Iran’s new president tempered his old outright opposition to the JCPOA ahead of the election, but called for far greater concessions from the United States, including a guarantee that future U.S. administrations will not walk away from the deal. This is something the United States cannot legally offer Iran.

In July, nearly a month after Raisi’s election to the presidency and a month after the end of the sixth round of indirect negotiations between the United States and Iran to return to the JCPOA, his reservations about the deal collapsed. are turned into action on Iran’s part. Tehran’s chief negotiator and deputy foreign minister Seyed Abbas Araghchi announced that the month-long hiatus in talks would continue until Raisi takes office.

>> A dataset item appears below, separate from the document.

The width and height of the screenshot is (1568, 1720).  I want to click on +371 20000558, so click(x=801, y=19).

Abbas Araghchi cynically declared that the break would allow a “democratic transfer of power”.

In recent weeks, Israel has expressed concern to its allies in the JCPOA process – the US, UK, France and Germany – that Iran was using its time away from the negotiating table to do advancing its nuclear program dangerously close to producing military-grade uranium.

Diplomatic sources said Iran could use the “state of limbo” to reduce a weapon’s release time from about seven to two or three months, while the International Atomic Energy Agency is in an “awkward position,” as General Manager Rafael Grossi called it, of being unable to properly inspect the situation.

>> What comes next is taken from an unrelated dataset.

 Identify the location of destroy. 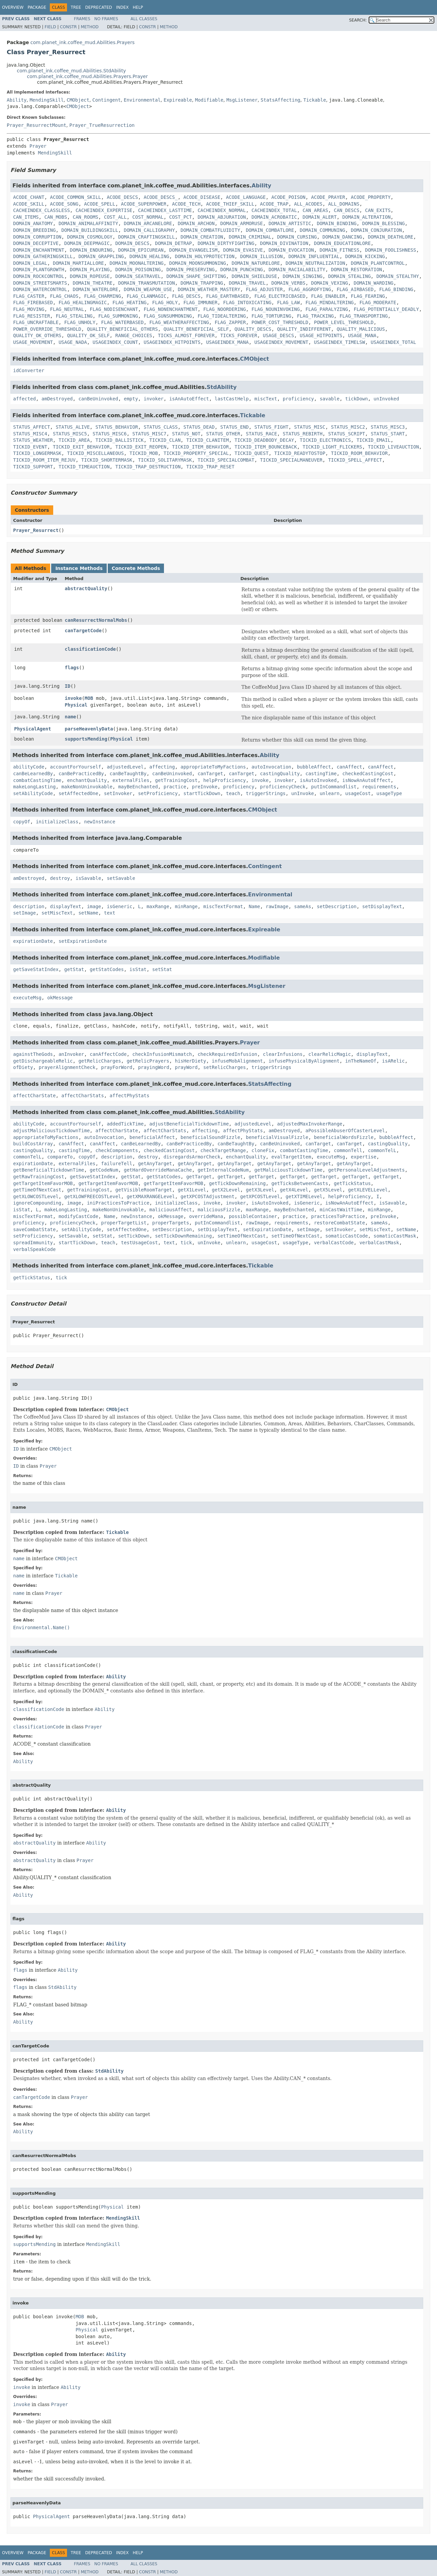 (60, 878). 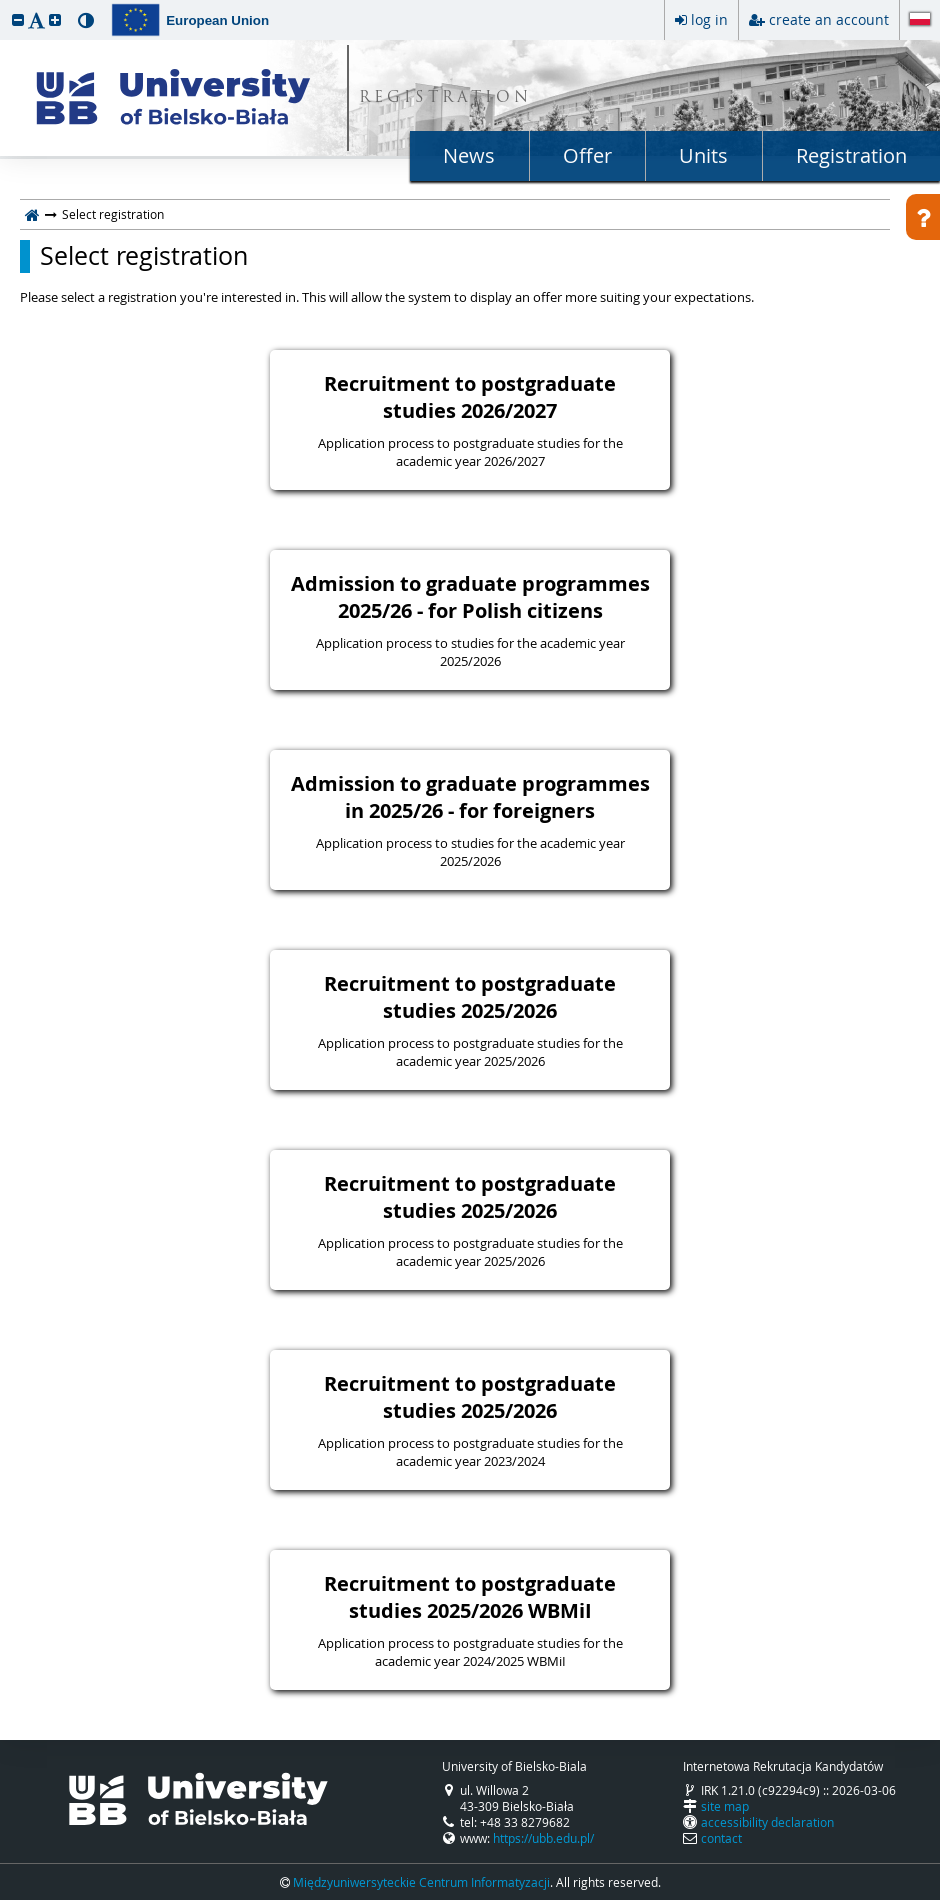 Image resolution: width=940 pixels, height=1900 pixels. Describe the element at coordinates (421, 1882) in the screenshot. I see `Międzyuniwersyteckie Centrum Informatyzacji` at that location.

And what we do know is not reassuring: Iran told the IAEA in July that it had taken steps to produce 20% enriched uranium metal for use as reactor fuel, the bringing it to a more advanced state than any country without nuclear weapons.

US Secretary of State Antony Blinken said the JCPOA negotiations “cannot go on indefinitely” and that a return to the deal will be impossible if Iran’s nuclear advances continue. But Israel urges the United States to draw a firm line on when it will be ready to resume talks.

Meanwhile, it seems Iran is leaning towards letting the United States’ patience run out. Last week, Khamenei publicly advised Raisi to learn from Rouhani, in which “it has become clear that trusting the West is not helpful … Administrations should absolutely avoid tying their negotiating plans with the West, because they will certainly fail ”. Americans have taken a “stubborn stance” in recent talks, the Supreme Leader added.

Israel continues to oppose the JCPOA, as it did when Benjamin Netanyahu was prime minister, stressing that the constraints of Iran’s nuclear program – which it is currently violating – expire in 2030, and that the agreement does not address not Iranian malicious behavior, as by proxy. war and the sponsorship of terrorist groups throughout the region, or its ballistic missile program.

Unlike Netanyahu, the “change of government” has chosen to work with the United States to mitigate the damage of the deal as long as Washington insists on trying to return to it.

However, if Khamenei and Raisi get their way and kill the JCPOA for good, the US-Israel talks on Iran will have to shift from making the Iran deal “longer and stronger” to more dramatic means. to try to stop nuclear power in the Islamic Republic. program.